Over the last decade, the City of Vancouver has focused on growing the urban forest to combat tree loss and foster climate resiliency. But if that’s going to happen, the key will be promoting more trees on private land.
It’s an urgent priority for the city. Fewer trees means more exposure to air pollution, heat waves, flooding and other climate impacts.
Vancouver’s Urban Forest Strategy, launched in 2014, has mostly focused on what it can control — protecting existing trees from being cut down and planting new trees wherever it can — and it has seen some good success, hitting its original goal of planting 150,000 trees by 2020.
But that’s largely happened on public land.

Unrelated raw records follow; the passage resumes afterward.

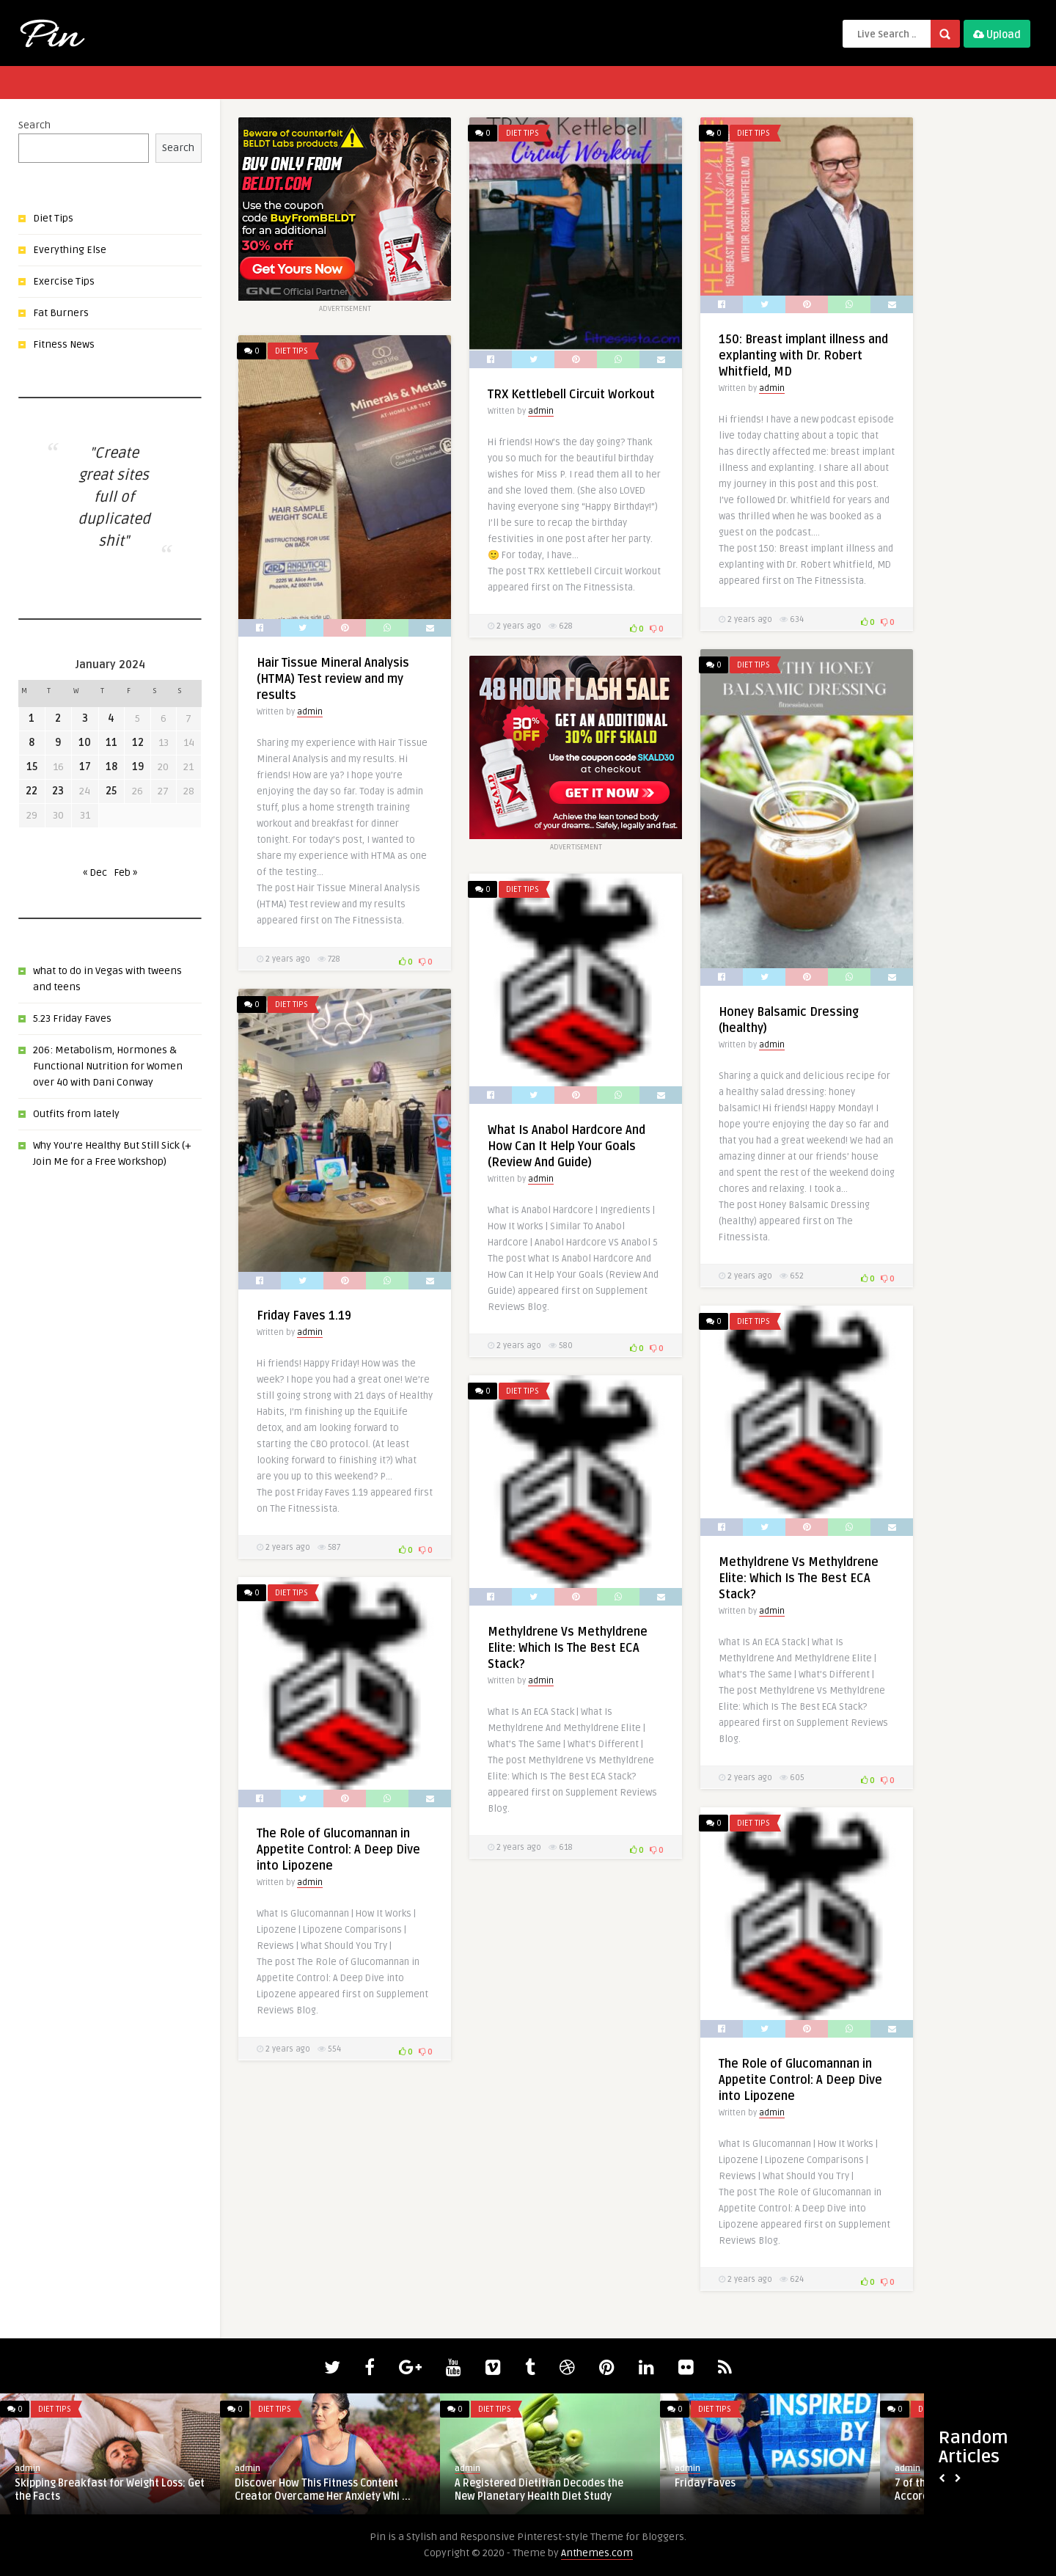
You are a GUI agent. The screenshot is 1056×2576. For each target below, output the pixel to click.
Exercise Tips (64, 281)
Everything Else (69, 250)
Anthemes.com (597, 2553)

Meanwhile, according to the city, the removal of trees on private land is responsible for reducing Vancouver’s urban forest from 22.5 per cent to 18 per cent between 1995 and 2014. Sixty-two per cent of the city’s trees were on private land at the time, the strategy noted.
A 2018 update to the strategy showed that while trees have increased on public property, in places like parks and on city streets, growth has still been declining on private land, where a third of the urban forest still remains.
In December 2020, the Vancouver Park Board set an admirable new goal for the strategy: to increase the canopy cover of the city’s urban forest from its current level of 23 per cent to 30 per cent by 2050.
But can that happen while trees on private land keep diminishing?